Description of problem: ------------------------- LVM snapshot does not get deleted after merging the snapshot on LVs that could not be ***unmounted*** and system needs to be rebooted for the snapshot to get merge. For example `/var` LV. ------------------- s/mounted/unmounted
Could it be that the lvm2-monitor service wasn't running until after the merge completed?
Hi Nitin, Coul you please verify that 'vgchange -ay rhel', or 'lvchange -ay rhel/var' is enough to fix this issue after the reboot (or unmounting fs residing on top of the origin volume rhel/var)? It may be that lvm2-monitor service restart fixes it only as a side effect of actually rerunning vgchange/lvchange command internally. Also could you try to reproduce it (the whole reproducer) with 'use_lvmpolld = 0' in /etc/lvm/lvm.conf file? (anyway I'm going to try to reproduce it locally myself)

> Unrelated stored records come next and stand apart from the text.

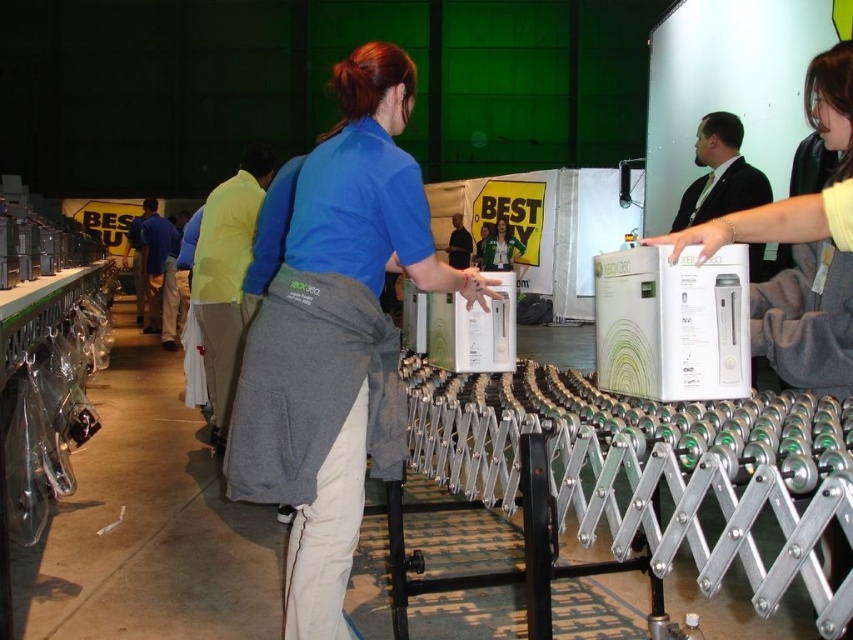 Question: Is the position of blue fabric shirt at center less distant than that of green fabric jacket at center?

Choices:
 (A) yes
 (B) no

Answer: (A)

Question: Which point is farther to the camera?

Choices:
 (A) blue fabric shirt at center
 (B) green fabric jacket at center

Answer: (B)

Question: Which of the following is the closest to the observer?

Choices:
 (A) blue fabric shirt at center
 (B) green fabric jacket at center

Answer: (A)

Question: Is blue fabric shirt at center below green fabric jacket at center?

Choices:
 (A) yes
 (B) no

Answer: (A)

Question: Can you confirm if blue fabric shirt at center is positioned to the left of green fabric jacket at center?

Choices:
 (A) yes
 (B) no

Answer: (A)

Question: Which object is farther from the camera taking this photo?

Choices:
 (A) green fabric jacket at center
 (B) blue fabric shirt at center

Answer: (A)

Reproduced locally. lvm command fails to query status of kernel target in a case when actual snapshot merge had to be postponed until the origin LV was unmounted (or origin LV open count equals 0). If you're not comfortable with lvm2-monitor service restart you can trigger the snapshot lv cleanup if you deactivate and reactivate again the origin lv (with lvchange -an, lvchange -ay). What's not yet clear to me is why this doesn't work after full system restart. Using lvmpolld or not, the bug manifests with or without it. I'll add full analysis tomorrow.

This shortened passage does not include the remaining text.